* **HOW TO COMPLETE THIS TASK**: Track down each line below containing the string "facturación" and copy it.

ENTRIES SUPPLIED START

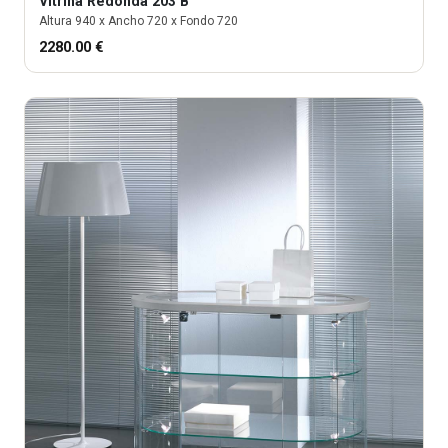
Vitrina
Redonda 203 B
Altura
940
x Ancho
720
x Fondo
720
2280.00
€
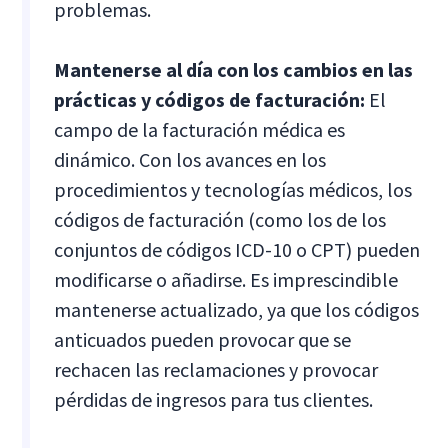
problemas.
Mantenerse al día con los cambios en las
prácticas y códigos de facturación:
El
campo de la facturación médica es
dinámico. Con los avances en los
procedimientos y tecnologías médicos, los
códigos de facturación (como los de los
conjuntos de códigos ICD-10 o CPT) pueden
modificarse o añadirse. Es imprescindible
mantenerse actualizado, ya que los códigos
anticuados pueden provocar que se
rechacen las reclamaciones y provocar
pérdidas de ingresos para tus clientes.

ENTRIES SUPPLIED END

* **WRITTEN RESPONSE**:
prácticas y códigos de facturación:
campo de la facturación médica es
códigos de facturación (como los de los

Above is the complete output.